The season two premiere picks up where season one left off, with Juliette now fending for survival in the neighboring and mostly abandoned Silo 17, while both her friends and enemies search for answers back home.

“There was a tagline when one of the books came out,” Yost says: “If the lies don’t kill you, the truth will.” Apple TV now uses the phrase on their own marketing, too. “It’s like, there you go. That’s the kind of show I want to work on,” he says.

He describes the books as a” big box of a story” to pull ideas from, a non-chronological idea binder. “It’s fun just to work in that world,” he says.

Yost is no stranger to adapted screenplays — he wrote the 2010 FX series Justified, based on the stories of Elmore Leonard, which ran for six seasons, garnered eight Emmy nominations and won a Peabody. So, I ask him: If accuracy is not the answer, then what is?

“You have to love the underlying material,” Yost says. He points to perhaps the most famous adaptation of all time: “New Line took such a huge risk saying yes to Peter Jackson’s Lord of the Rings,” he says, “but I think it was clear from the first meeting that he loved the books, and it was clear to the fans that he loved the books.”

Yost felt the same way about Justified, and now Silo. “It would be pointless to do it if you don’t [love it].”

Good books will always be rich with potential, he adds. “In the book, George, Juliette’s boyfriend, is barely mentioned. It’s just one line. It was like, ‘Let’s use that as the engine for the season.’ What happened to George?”

He rattles off more examples of changes — the rebellion backstory and Juliette’s relationship with Solo, an endearing but fickle survivor of Silo 17 played by Steve Zahn. “There was stuff [Howey] did in a later section of the second book that we went, ‘Let’s use that here,'” he adds. “But it still ends up in sort of the same place, and has the same basic moves.”

Yost is also the writer behind action thrillers Speed, Broken Arrow and Hard Rain. “We just spend our whole days problem solving,” he says of his job, quoting Mission: Impossible writer James Long.

“What’s the problem? What’s the first attempt? What happens if that doesn’t work? What’s the final salute? What’s the resolve of it? That’s something that I love doing,” he says. “I love thinking of that and and thinking, ‘Is there a way to do it that maybe the audience hasn’t seen it so much?'”
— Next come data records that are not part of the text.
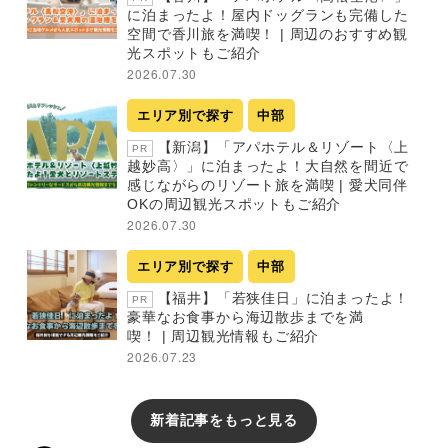
に泊まったよ！屋内ドッグランも完備した
空間で香川旅を満喫！ | 周辺のおすすめ観
光スポットもご紹介
2026.07.30
エリア別で探す
中部
【新潟】「アパホテル＆リゾート〈上
PR
越妙高〉」に泊まったよ！大自然を間近で
感じながらのリゾート旅を満喫 | 愛犬同伴
OKの周辺観光スポットもご紹介
2026.07.30
エリア別で探す
中部
【福井】「若狭佳日」に泊まったよ！
PR
豪華なお食事から海辺散歩までを満
喫！ | 周辺観光情報もご紹介
2026.07.23
新着記事をもっと見る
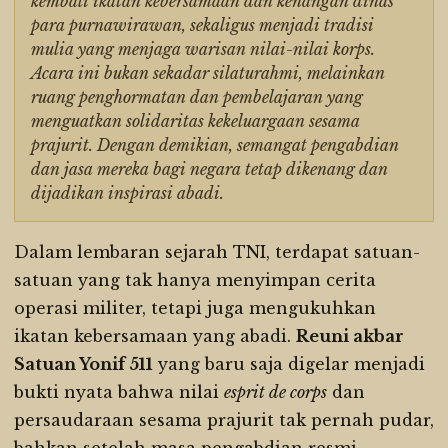
kembali ikatan kebersamaan dan kenangan dinas
para purnawirawan, sekaligus menjadi tradisi
mulia yang menjaga warisan nilai-nilai korps.
Acara ini bukan sekadar silaturahmi, melainkan
ruang penghormatan dan pembelajaran yang
menguatkan solidaritas kekeluargaan sesama
prajurit. Dengan demikian, semangat pengabdian
dan jasa mereka bagi negara tetap dikenang dan
dijadikan inspirasi abadi.
Dalam lembaran sejarah TNI, terdapat satuan-
satuan yang tak hanya menyimpan cerita
operasi militer, tetapi juga mengukuhkan
ikatan kebersamaan yang abadi.
Reuni akbar
Satuan Yonif 511
yang baru saja digelar menjadi
bukti nyata bahwa nilai
esprit de corps
dan
persaudaraan sesama prajurit tak pernah pudar,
For all the show’s action — and season two will bring plenty — Yost is clear: Silo is a mystery show. “What happened? Why are people living underground? And then, ‘Oh, my God, there are more silos.’ You get some answers, and then there are many more questions,” he says.

But not all questions are created equal. “The good questions are when you’re leaning forward, literally, when you find yourself looking, going, ‘What? Wait!'” he says. “The bad ones are, What’s going on? I’m not clear what’s going on.”
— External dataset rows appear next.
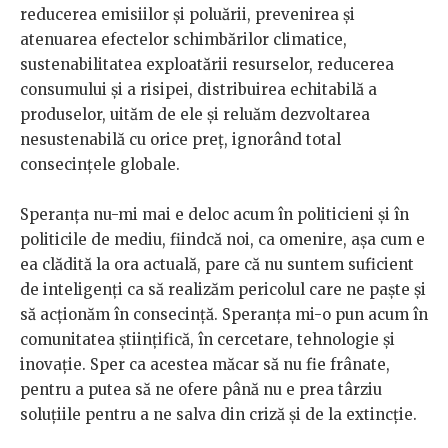
reducerea emisiilor și poluării, prevenirea și
atenuarea efectelor schimbărilor climatice,
sustenabilitatea exploatării resurselor, reducerea
consumului și a risipei, distribuirea echitabilă a
produselor, uităm de ele și reluăm dezvoltarea
nesustenabilă cu orice preț, ignorând total
consecințele globale.
Speranța nu-mi mai e deloc acum în politicieni și în
politicile de mediu, fiindcă noi, ca omenire, așa cum e
ea clădită la ora actuală, pare că nu suntem suficient
de inteligenți ca să realizăm pericolul care ne paște și
să acționăm în consecință. Speranța mi-o pun acum în
comunitatea științifică, în cercetare, tehnologie și
inovație. Sper ca acestea măcar să nu fie frânate,
pentru a putea să ne ofere până nu e prea târziu
soluțiile pentru a ne salva din criză și de la extincție.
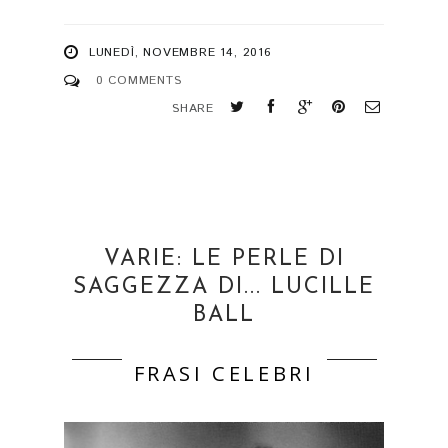
LUNEDÌ, NOVEMBRE 14, 2016
0 COMMENTS
SHARE
VARIE: LE PERLE DI
SAGGEZZA DI... LUCILLE
BALL
FRASI CELEBRI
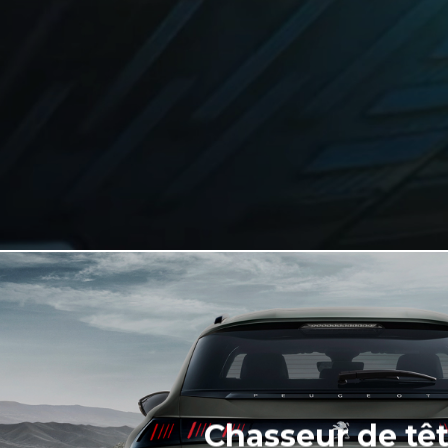
Chasseur de tê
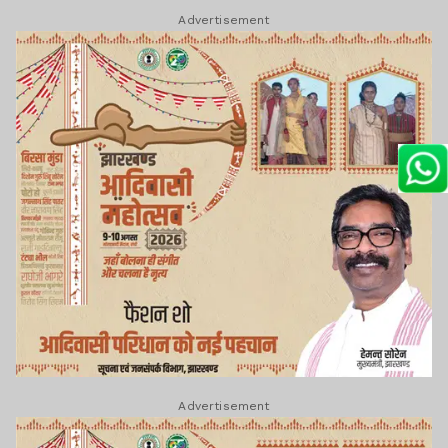
Advertisement
Advertisement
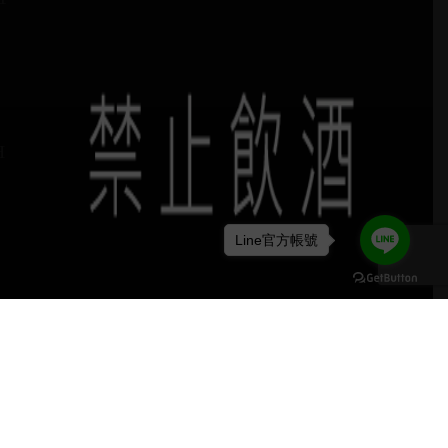
H
Line官方帳號
keyboard_arrow_up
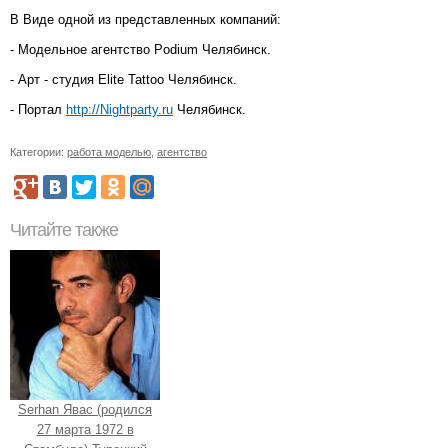
В Виде одной из представленных компаний:
- Модельное агентство Podium Челябинск.
- Арт - студия Elite Tattoo Челябинск.
- Портал
http://Nightparty.ru
Челябинск.
Категории:
работа моделью
,
агентство
Читайте также
Serhan Явас (родился
27 марта 1972 в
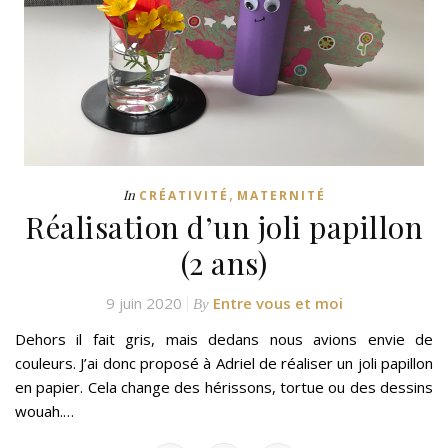
,
In
CRÉATIVITÉ
MATERNITÉ
Réalisation d’un joli papillon
(2 ans)
9 juin 2020
Entre vous et moi
By
Dehors il fait gris, mais dedans nous avions envie de
couleurs. J’ai donc proposé à Adriel de réaliser un joli papillon
en papier. Cela change des hérissons, tortue ou des dessins
wouah.…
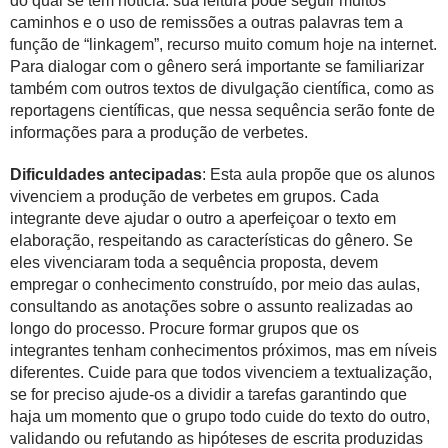
do qual se tem notícia: sua leitura pode seguir muitos
caminhos e o uso de remissões a outras palavras tem a
função de “linkagem”, recurso muito comum hoje na internet.
Para dialogar com o gênero será importante se familiarizar
também com outros textos de divulgação científica, como as
reportagens científicas, que nessa sequência serão fonte de
informações para a produção de verbetes.
Dificuldades antecipadas
: Esta aula propõe que os alunos
vivenciem a produção de verbetes em grupos. Cada
integrante deve ajudar o outro a aperfeiçoar o texto em
elaboração, respeitando as características do gênero. Se
eles vivenciaram toda a sequência proposta, devem
empregar o conhecimento construído, por meio das aulas,
consultando as anotações sobre o assunto realizadas ao
longo do processo. Procure formar grupos que os
integrantes tenham conhecimentos próximos, mas em níveis
diferentes. Cuide para que todos vivenciem a textualização,
se for preciso ajude-os a dividir a tarefas garantindo que
haja um momento que o grupo todo cuide do texto do outro,
validando ou refutando as hipóteses de escrita produzidas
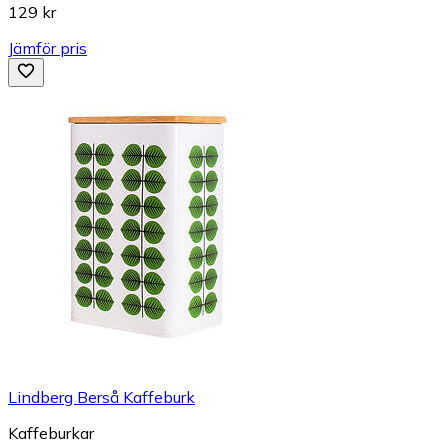
129 kr
Jämför pris
Lindberg Berså Kaffeburk
Kaffeburkar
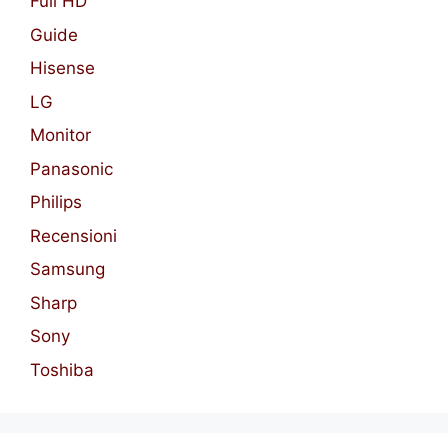
Full HD
Guide
Hisense
LG
Monitor
Panasonic
Philips
Recensioni
Samsung
Sharp
Sony
Toshiba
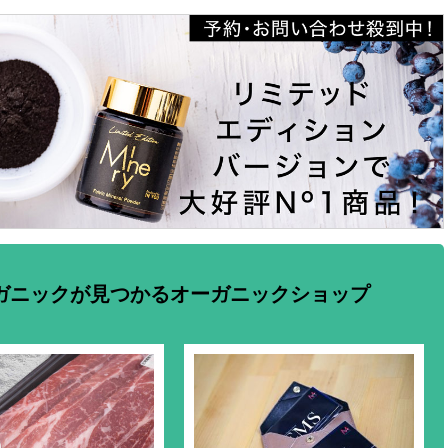
ガニックが見つかるオーガニックショップ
Yost avoids the latter by centering the show’s mystery in the eyes of Juliette. “She is the anchor to that,” he says. “We’re OK not knowing much beyond [her] — we’re always trying to just stay with Juliette.”

Unlike season one, Yost’s new installment of episodes occur via simultaneous storylines, one focused on Juliette’s new journey, in Silo 17 with Solo, and another on the unrest back home, where Shirley (Remmie Milner), Knox (Shane McRae), Walker (Harriet Walter) and Carla (Clare Perkins) lead a movement for revolution.

“It was a different job to have the two stories going,” Yost says of season two. “We didn’t want to have the stories playing off each other too much, but we wanted it to sort of rhyme in a certain way. What Juliette is going through is, if not echoed in the Silo 18 story, it leads to… there is some kind of reflection to make sure that Juliette was always on the minds of the people in her home silo.”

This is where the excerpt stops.